#### [RECORDS FOR THE TASK]
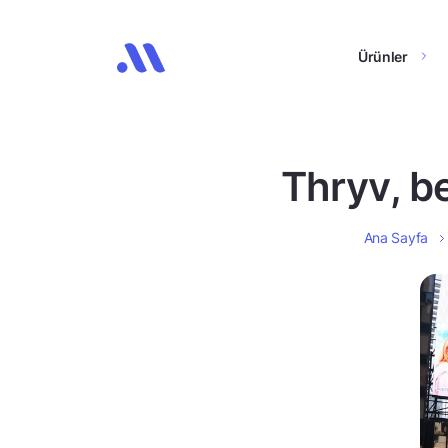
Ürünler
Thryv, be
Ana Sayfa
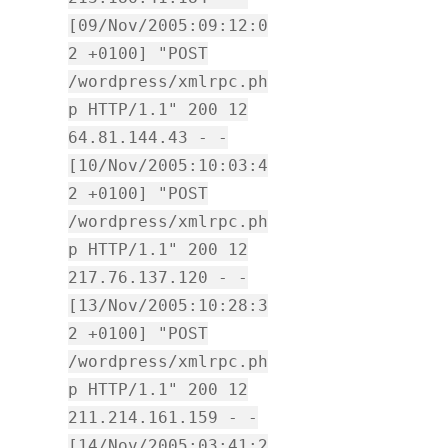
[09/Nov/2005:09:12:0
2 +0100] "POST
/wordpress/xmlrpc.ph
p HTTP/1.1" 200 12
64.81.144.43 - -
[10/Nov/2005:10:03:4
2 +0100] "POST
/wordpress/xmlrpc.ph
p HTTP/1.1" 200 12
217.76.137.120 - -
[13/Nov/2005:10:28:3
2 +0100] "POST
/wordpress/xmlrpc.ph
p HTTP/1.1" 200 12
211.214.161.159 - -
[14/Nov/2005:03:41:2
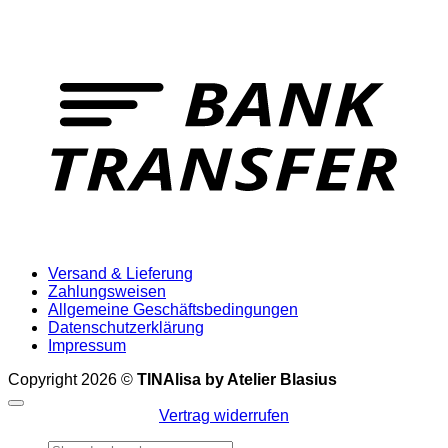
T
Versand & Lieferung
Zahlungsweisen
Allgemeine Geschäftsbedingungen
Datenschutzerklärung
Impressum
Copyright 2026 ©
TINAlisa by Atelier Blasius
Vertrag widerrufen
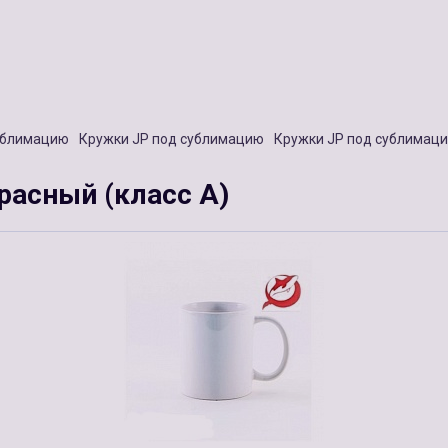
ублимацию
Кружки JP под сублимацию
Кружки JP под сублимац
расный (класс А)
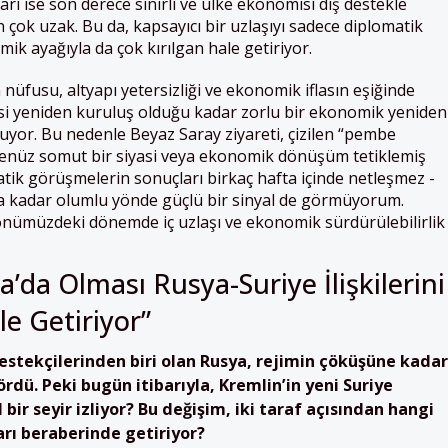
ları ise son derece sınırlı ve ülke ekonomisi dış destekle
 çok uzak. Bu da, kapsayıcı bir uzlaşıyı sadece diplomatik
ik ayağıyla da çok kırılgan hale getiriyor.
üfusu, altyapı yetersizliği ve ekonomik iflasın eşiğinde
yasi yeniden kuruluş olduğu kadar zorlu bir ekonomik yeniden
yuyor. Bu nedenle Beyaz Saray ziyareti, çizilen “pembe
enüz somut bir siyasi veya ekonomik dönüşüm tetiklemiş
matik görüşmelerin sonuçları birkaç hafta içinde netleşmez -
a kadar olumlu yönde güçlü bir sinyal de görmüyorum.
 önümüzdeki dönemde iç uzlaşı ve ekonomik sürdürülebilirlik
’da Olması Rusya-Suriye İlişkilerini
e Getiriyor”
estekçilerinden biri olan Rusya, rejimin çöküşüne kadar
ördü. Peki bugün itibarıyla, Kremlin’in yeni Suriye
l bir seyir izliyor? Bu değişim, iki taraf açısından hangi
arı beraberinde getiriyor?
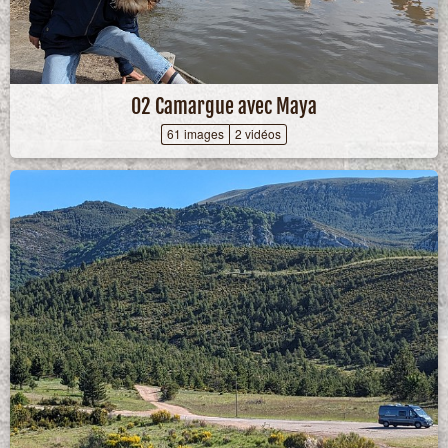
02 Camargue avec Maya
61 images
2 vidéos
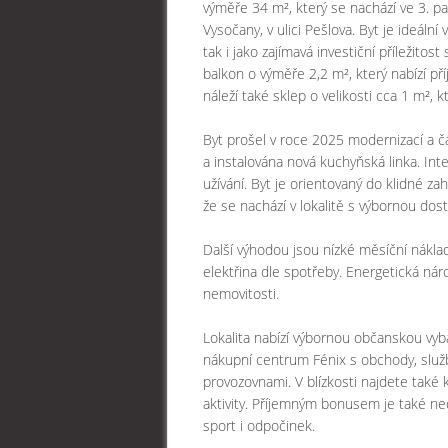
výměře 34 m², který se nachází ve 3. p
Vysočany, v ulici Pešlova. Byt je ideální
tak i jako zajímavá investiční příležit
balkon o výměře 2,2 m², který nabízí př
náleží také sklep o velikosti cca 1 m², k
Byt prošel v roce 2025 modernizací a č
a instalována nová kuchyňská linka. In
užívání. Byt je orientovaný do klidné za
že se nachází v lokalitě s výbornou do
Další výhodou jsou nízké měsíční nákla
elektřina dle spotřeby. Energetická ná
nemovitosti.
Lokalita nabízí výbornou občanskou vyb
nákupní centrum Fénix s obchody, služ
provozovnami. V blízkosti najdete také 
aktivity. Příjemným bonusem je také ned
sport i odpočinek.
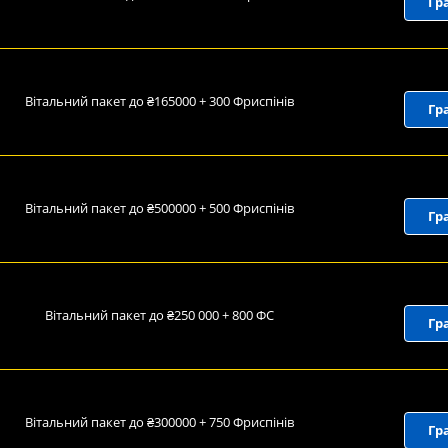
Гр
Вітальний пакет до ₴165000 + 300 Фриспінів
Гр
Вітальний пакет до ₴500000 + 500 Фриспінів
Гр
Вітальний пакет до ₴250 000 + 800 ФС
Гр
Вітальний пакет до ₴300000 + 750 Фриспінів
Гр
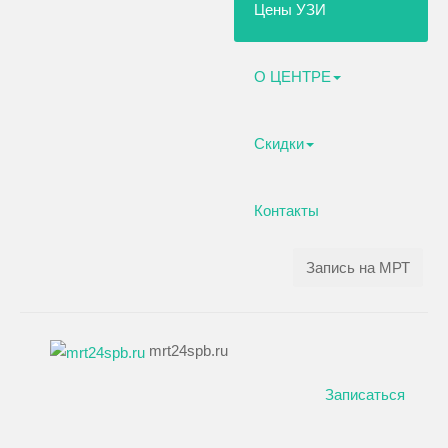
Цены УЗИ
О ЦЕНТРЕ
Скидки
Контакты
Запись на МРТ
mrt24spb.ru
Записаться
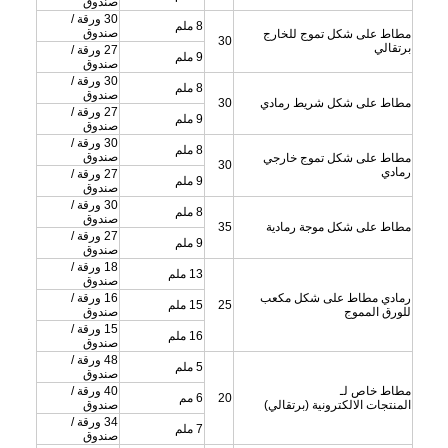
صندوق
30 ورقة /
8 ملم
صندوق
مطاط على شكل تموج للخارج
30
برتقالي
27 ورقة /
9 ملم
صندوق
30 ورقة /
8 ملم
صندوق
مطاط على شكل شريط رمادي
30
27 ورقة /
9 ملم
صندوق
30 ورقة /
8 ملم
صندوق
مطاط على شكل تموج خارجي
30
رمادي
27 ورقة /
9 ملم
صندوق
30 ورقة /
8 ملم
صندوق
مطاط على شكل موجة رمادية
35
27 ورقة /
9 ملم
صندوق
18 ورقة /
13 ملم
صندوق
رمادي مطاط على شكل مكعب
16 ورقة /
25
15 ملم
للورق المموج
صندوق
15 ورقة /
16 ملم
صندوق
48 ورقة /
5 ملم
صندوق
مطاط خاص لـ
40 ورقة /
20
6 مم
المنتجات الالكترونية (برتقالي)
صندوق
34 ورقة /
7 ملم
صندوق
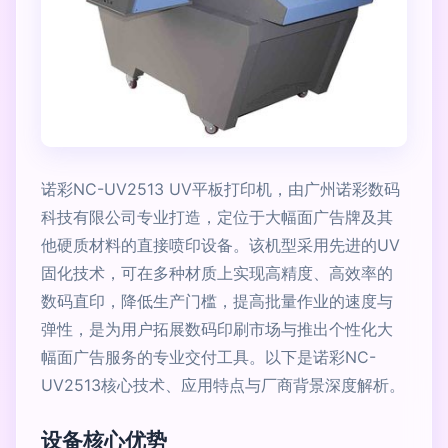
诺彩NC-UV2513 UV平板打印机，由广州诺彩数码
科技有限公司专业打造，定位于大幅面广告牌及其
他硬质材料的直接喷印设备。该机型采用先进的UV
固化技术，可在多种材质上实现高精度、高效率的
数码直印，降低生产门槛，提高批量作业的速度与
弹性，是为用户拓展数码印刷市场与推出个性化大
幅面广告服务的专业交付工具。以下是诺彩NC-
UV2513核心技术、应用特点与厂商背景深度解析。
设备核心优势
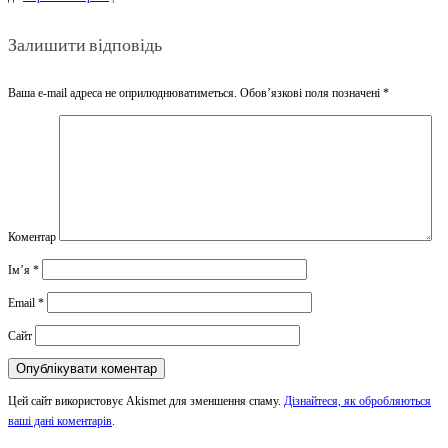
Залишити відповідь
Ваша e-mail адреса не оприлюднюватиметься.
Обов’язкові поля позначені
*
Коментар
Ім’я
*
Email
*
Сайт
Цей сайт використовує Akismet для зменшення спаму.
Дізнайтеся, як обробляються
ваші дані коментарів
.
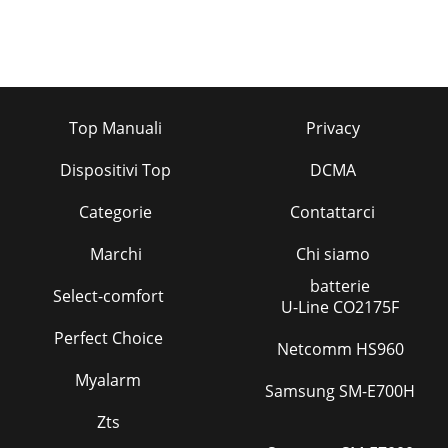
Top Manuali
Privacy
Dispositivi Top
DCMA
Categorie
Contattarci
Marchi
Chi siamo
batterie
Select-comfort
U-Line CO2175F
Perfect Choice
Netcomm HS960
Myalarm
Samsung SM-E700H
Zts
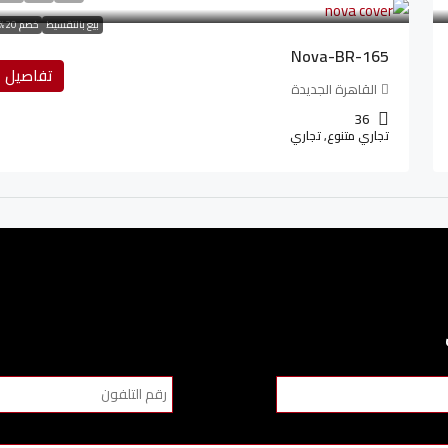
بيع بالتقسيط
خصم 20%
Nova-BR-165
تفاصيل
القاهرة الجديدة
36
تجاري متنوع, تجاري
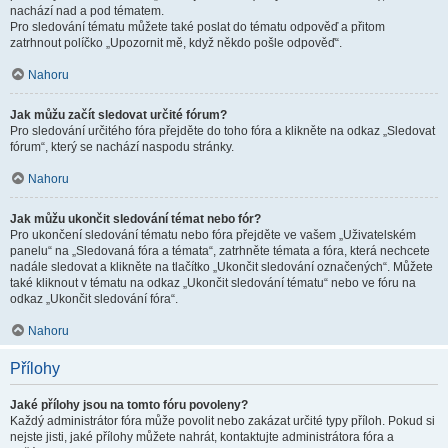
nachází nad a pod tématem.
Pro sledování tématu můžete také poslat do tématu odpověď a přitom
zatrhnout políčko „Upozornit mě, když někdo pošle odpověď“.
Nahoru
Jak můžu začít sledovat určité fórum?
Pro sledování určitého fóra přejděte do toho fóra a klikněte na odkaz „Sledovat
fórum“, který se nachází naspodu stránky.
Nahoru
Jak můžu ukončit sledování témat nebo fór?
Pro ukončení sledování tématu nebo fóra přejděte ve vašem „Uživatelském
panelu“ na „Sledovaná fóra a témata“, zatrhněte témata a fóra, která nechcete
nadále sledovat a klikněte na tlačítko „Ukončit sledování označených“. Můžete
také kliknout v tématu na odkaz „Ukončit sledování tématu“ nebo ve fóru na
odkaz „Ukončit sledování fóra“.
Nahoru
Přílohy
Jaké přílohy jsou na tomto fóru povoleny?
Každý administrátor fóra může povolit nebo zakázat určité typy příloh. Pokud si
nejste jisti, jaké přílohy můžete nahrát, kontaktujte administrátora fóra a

#### [TASK TO COMPLETE]
Copy out the lines above from the line containing "že se nachází v lokalitě s výbornou do" through the line containing "nachází nad a pod tématem.", exactly, and keep the pictures out.

#### [EXERCISE OUTPUT]
že se nachází v lokalitě s výbornou do
Další výhodou jsou nízké měsíční nákla
elektřina dle spotřeby. Energetická ná
nemovitosti.
Lokalita nabízí výbornou občanskou vyb
nákupní centrum Fénix s obchody, služ
provozovnami. V blízkosti najdete také 
aktivity. Příjemným bonusem je také ned
sport i odpočinek.
Гр
Вітальний пакет до ₴165000 + 300 Фриспінів
Гр
Вітальний пакет до ₴500000 + 500 Фриспінів
Гр
Вітальний пакет до ₴250 000 + 800 ФС
Гр
Вітальний пакет до ₴300000 + 750 Фриспінів
Гр
Цены УЗИ
О ЦЕНТРЕ
Скидки
Контакты
Запись на МРТ
mrt24spb.ru
Записаться
صندوق
30 ورقة /
8 ملم
صندوق
مطاط على شكل تموج للخارج
30
برتقالي
27 ورقة /
9 ملم
صندوق
30 ورقة /
8 ملم
صندوق
مطاط على شكل شريط رمادي
30
27 ورقة /
9 ملم
صندوق
30 ورقة /
8 ملم
صندوق
مطاط على شكل تموج خارجي
30
رمادي
27 ورقة /
9 ملم
صندوق
30 ورقة /
8 ملم
صندوق
مطاط على شكل موجة رمادية
35
27 ورقة /
9 ملم
صندوق
18 ورقة /
13 ملم
صندوق
رمادي مطاط على شكل مكعب
16 ورقة /
25
15 ملم
للورق المموج
صندوق
15 ورقة /
16 ملم
صندوق
48 ورقة /
5 ملم
صندوق
مطاط خاص لـ
40 ورقة /
20
6 مم
المنتجات الالكترونية (برتقالي)
صندوق
34 ورقة /
7 ملم
صندوق
诺彩NC-UV2513 UV平板打印机，由广州诺彩数码
科技有限公司专业打造，定位于大幅面广告牌及其
他硬质材料的直接喷印设备。该机型采用先进的UV
固化技术，可在多种材质上实现高精度、高效率的
数码直印，降低生产门槛，提高批量作业的速度与
弹性，是为用户拓展数码印刷市场与推出个性化大
幅面广告服务的专业交付工具。以下是诺彩NC-
UV2513核心技术、应用特点与厂商背景深度解析。
设备核心优势
Залишити відповідь
Ваша e-mail адреса не оприлюднюватиметься.
Обов’язкові поля позначені
*
Коментар
Ім’я
*
Email
*
Сайт
Цей сайт використовує Akismet для зменшення спаму.
Дізнайтеся, як обробляються
ваші дані коментарів
.
Top Manuali
Privacy
Dispositivi Top
DCMA
Categorie
Contattarci
Marchi
Chi siamo
batterie
Select-comfort
U-Line CO2175F
Perfect Choice
Netcomm HS960
Myalarm
Samsung SM-E700H
Zts
بيع بالتقسيط
خصم 20%
Nova-BR-165
تفاصيل
القاهرة الجديدة
36
تجاري متنوع, تجاري
nachází nad a pod tématem.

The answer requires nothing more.